■ TASK GOAL ■
Would you output, exactly as written, the line with "ベーグルフレンチトーストとコーヒー、" and all lines after it to the end of the data below, and no others?

■ RECORD EXTRACTS ■
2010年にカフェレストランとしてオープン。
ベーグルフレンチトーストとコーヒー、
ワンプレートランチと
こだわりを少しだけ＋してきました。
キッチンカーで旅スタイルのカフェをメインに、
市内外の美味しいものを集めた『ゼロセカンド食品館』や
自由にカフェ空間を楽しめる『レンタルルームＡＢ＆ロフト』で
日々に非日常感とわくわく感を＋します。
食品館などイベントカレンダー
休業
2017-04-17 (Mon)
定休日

■ ANSWER AREA ■
ベーグルフレンチトーストとコーヒー、
ワンプレートランチと
こだわりを少しだけ＋してきました。
キッチンカーで旅スタイルのカフェをメインに、
市内外の美味しいものを集めた『ゼロセカンド食品館』や
自由にカフェ空間を楽しめる『レンタルルームＡＢ＆ロフト』で
日々に非日常感とわくわく感を＋します。
食品館などイベントカレンダー
休業
2017-04-17 (Mon)
定休日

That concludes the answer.